Mornings were for Bible study, afternoons were for exercise, then the sing-alongs and sharing sessions that comprised mandatory fun. Meals were for watching your back and learning your place. Twelve girls, and I didn’t need to learn their names or their stories because I didn’t intend to be one of them for long. It was enough to know that the Screamer jerked us all awake at three every morning; that the Sodomite had been caught in flagrante with her soccer team captain; that the Skank was a sex addict, or at least had a diary-reading mother who thought so; that the Virgin had remained so—if only by her own technical definition—by restricting herself to copious amounts of anal sex; that Saint Ann had shipped herself off to Horizons voluntarily, in need of some sinners to save.

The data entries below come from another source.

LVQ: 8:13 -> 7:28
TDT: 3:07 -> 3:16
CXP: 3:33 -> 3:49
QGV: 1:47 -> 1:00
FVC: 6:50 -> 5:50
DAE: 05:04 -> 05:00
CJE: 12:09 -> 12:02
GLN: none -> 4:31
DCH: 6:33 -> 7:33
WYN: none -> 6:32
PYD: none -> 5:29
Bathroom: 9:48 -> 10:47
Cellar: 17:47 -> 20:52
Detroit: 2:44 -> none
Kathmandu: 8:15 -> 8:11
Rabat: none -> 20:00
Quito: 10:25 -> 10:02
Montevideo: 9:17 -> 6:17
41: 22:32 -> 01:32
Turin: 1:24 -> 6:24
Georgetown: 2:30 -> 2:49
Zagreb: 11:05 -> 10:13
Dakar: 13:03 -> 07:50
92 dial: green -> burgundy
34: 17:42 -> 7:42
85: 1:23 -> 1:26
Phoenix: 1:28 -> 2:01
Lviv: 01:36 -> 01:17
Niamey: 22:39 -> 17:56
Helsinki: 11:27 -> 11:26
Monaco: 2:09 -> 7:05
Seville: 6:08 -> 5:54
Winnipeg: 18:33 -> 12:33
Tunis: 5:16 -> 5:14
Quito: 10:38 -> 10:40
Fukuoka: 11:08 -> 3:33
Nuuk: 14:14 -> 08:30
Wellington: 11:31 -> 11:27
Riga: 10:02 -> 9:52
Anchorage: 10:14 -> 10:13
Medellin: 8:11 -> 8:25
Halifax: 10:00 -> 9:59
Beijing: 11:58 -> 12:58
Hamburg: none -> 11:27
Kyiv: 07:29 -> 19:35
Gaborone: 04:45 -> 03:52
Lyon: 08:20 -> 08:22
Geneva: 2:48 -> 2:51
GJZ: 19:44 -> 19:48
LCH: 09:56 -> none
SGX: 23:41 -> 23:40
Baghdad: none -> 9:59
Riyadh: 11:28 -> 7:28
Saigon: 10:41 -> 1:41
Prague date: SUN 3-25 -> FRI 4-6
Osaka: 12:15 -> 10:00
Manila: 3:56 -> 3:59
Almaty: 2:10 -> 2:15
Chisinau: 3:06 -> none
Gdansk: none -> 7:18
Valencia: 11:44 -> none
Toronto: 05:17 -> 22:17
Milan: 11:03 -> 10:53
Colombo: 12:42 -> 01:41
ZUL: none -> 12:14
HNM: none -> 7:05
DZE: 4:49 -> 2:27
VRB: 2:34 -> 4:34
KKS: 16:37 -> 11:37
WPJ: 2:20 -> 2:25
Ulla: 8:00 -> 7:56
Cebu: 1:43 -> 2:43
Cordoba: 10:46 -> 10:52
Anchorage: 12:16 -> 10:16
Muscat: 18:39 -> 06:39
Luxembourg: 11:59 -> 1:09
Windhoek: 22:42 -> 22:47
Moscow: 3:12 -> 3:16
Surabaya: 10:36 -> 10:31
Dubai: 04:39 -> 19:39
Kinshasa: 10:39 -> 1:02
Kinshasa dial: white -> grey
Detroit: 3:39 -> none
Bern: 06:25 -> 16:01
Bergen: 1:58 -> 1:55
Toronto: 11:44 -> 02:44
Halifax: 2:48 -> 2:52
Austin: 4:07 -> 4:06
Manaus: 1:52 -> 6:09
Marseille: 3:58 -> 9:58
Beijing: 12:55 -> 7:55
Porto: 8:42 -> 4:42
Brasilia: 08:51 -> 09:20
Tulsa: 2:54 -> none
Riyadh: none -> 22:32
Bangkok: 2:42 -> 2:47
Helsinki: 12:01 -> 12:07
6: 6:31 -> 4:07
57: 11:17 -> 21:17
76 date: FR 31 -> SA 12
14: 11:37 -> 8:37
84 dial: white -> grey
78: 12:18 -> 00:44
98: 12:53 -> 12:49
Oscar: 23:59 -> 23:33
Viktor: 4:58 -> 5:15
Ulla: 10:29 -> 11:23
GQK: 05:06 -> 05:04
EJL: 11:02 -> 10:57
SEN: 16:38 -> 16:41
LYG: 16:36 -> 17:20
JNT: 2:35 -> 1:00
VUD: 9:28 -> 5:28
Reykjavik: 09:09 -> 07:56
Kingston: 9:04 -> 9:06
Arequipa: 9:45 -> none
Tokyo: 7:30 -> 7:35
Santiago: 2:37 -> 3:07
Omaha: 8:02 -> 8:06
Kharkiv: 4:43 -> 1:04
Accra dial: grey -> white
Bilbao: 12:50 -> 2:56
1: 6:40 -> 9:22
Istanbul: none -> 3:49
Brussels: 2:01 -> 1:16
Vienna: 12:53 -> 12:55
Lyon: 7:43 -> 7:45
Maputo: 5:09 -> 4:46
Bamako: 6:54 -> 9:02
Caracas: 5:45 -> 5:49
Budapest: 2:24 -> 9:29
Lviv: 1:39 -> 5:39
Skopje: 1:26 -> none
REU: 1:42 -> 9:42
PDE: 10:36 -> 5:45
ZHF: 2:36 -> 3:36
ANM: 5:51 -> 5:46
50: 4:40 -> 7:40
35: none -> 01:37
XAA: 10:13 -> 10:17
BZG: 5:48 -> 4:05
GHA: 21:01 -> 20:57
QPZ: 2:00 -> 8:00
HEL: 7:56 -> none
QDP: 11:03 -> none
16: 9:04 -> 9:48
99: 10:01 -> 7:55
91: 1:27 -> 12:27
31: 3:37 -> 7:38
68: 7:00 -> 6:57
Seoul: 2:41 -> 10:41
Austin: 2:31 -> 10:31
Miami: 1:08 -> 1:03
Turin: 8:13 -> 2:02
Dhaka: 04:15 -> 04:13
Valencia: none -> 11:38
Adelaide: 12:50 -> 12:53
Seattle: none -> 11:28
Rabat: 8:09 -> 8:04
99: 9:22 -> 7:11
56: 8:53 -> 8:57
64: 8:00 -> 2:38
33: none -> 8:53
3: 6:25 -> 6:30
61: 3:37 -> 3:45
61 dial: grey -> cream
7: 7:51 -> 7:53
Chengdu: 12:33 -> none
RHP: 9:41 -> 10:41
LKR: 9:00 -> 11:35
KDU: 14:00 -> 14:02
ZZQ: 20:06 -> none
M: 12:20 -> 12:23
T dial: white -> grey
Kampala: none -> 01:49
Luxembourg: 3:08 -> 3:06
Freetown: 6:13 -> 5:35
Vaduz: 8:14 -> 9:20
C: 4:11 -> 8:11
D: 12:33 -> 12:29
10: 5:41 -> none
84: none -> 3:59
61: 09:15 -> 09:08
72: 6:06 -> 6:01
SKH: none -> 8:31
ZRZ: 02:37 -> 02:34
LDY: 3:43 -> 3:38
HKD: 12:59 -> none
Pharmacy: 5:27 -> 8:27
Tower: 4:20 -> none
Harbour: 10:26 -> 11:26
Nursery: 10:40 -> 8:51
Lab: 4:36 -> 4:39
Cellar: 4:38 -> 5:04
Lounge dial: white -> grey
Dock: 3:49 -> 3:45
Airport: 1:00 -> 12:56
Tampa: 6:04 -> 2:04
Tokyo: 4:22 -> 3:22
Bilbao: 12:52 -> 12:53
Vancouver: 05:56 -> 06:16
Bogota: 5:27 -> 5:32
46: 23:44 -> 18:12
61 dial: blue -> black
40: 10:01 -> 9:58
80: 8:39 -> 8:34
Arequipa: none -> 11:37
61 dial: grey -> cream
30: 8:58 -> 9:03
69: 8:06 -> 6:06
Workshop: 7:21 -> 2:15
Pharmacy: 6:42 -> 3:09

The Bastard would have liked the regimented schedule, the drill-sergeant counselors whipping us into shape, a boot camp for the army of God; he would have loved the fact that any trespass was met with flamboyant, Old Testament–style consequences. This wasn’t hippie worship, the guitar-playing, turn-the-other-cheek kind of lovefest he detested, and it wasn’t the bingo-playing, potlucking, pamphleteering morality play that enraged him in Battle Creek. This was a camp created as if in his own image, complete with brimstone and fire and daily viewings of The 700 Club. All I had to do, they told me, was learn respect for authority and for the Lord, and they would send me home.